The boundary conditions imply

$$ \sin(kL) = 0$$

which means that $k = \frac{n\pi}{L}$. Therefore the allowed solutions must have quantised wavelengths. This is true for any valid wave that travels in this rope.

Hope this helps.

Buzz
  • 16,031
emir sezik
  • 1,778
  • "Principles" and "postulates" are not the same thing. The phrase "postulates of QM" refers to the axioms of the mathematical formulation of QM as a mathematical formalism. – flippiefanus Aug 09 '23 at 04:24
9

It is a general consideration, there is no specific paper. The Fourier transform of a periodic function is discrete. If the wavefunction evolves periodically in time, there must be a discrete energy spectrum.

Quillo
  • 4,972
6

The paper you want to read is by Sir Nevill Mott:

Mott, Sir Nevill. "On teaching quantum phenomena." Contemporary Physics 5.6 (1964): 401-418

wherein Mott argues that it is an experimental fact that "quantization applies to any movement of particles within a confined space, or any periodic motion, but not to unconfined motion."

Confined motion implies boundary conditions. For instance, since $\psi$ must eventually be $0$ well outside the region where the particle is confined, only some solutions of the Schrodinger equation (usually labelled by discrete indices) will eventually be $0$ in the correct way.

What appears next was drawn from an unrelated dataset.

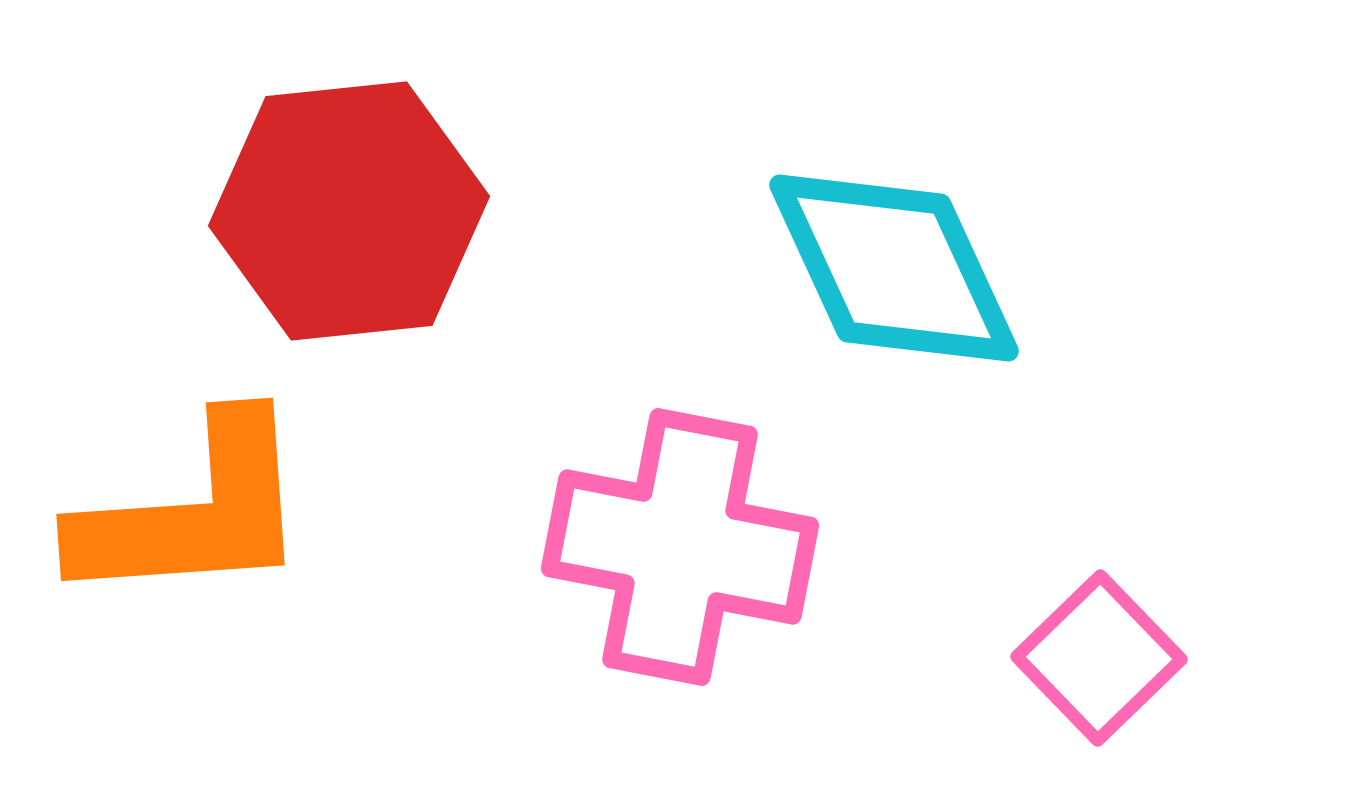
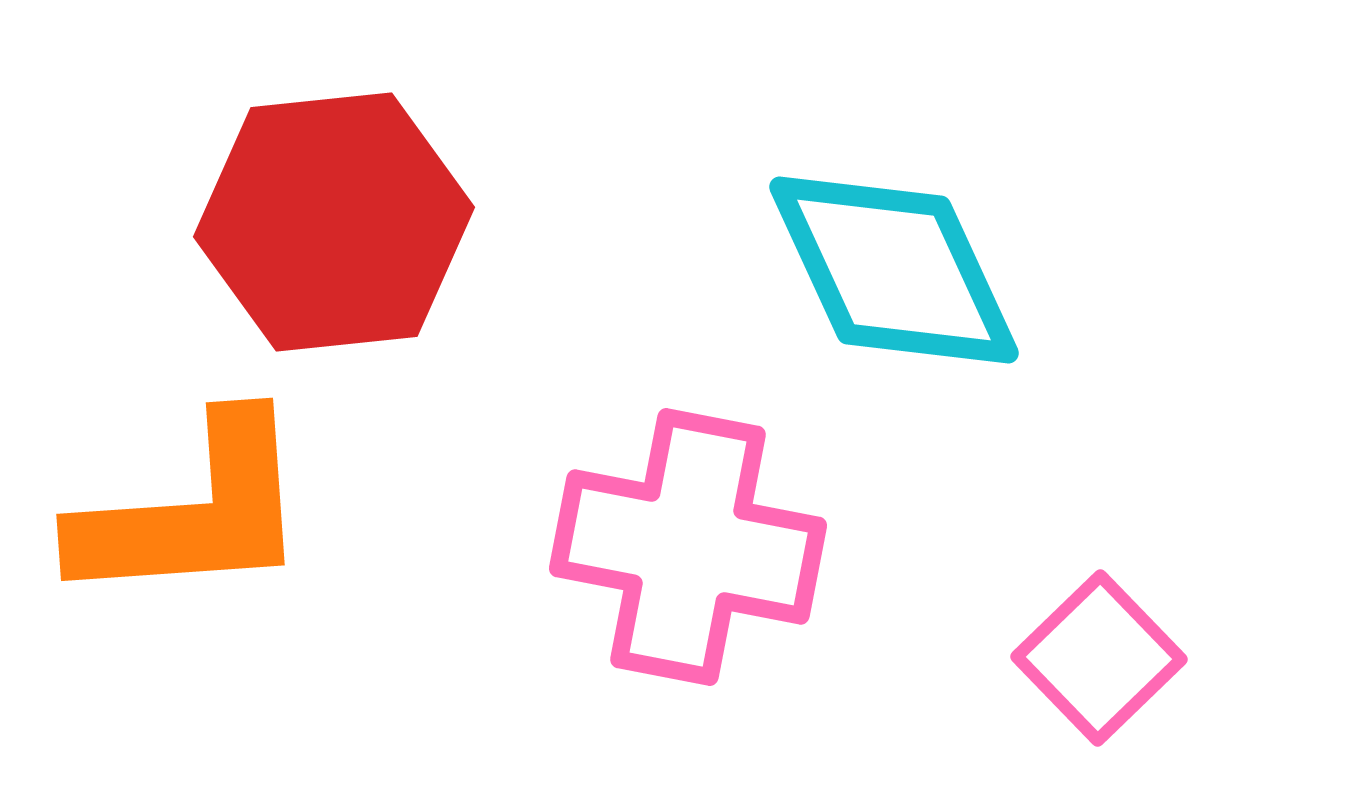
red hexagon: moved 15 px left, 11 px down
cyan diamond: moved 2 px down
pink cross: moved 8 px right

One should be careful here about the use of periodic. It may be that the radial motion (motion in time of the radius) is periodic with a period $T_r$ and that the angular motion (motion in time of the angle $\theta$) is periodic with a period $T_\theta$. This occurs generally in central force problems. However, if the periods are not commensurate, i.e. if $T_r/T_\theta$ is not the ratio of two integers, then the motion in $(r,\theta)$ space will never exactly repeat itself, even if the motions in $r$ and $\theta$ are individually periodic. In your case, I believe "periodic" refers to the periodic motion of the individual variables.

ZeroTheHero
  • 45,515
2

A phenomenon periodic in time clearly has discrete frequencies/energies, cf. the theory of Fourier series.

However, Douglas Hofstadter/Albert Einstein are referring to phenomena periodic in space. A periodic space$^1$ can be viewed as a compact space. A compact region of phase space has a finite number of number of states, cf. e.g. my related Phys.SE answer here.

--

$^1$ Here we assume for simplicity that the spatial boundary conditions (BCs) are periodic as well. If the BCs are different (say instead Dirichlet BCs, as one would expect of e.g. a realistic crystal of finite volume), then the above analysis is limited to bulk properties that are not affected by the BCs.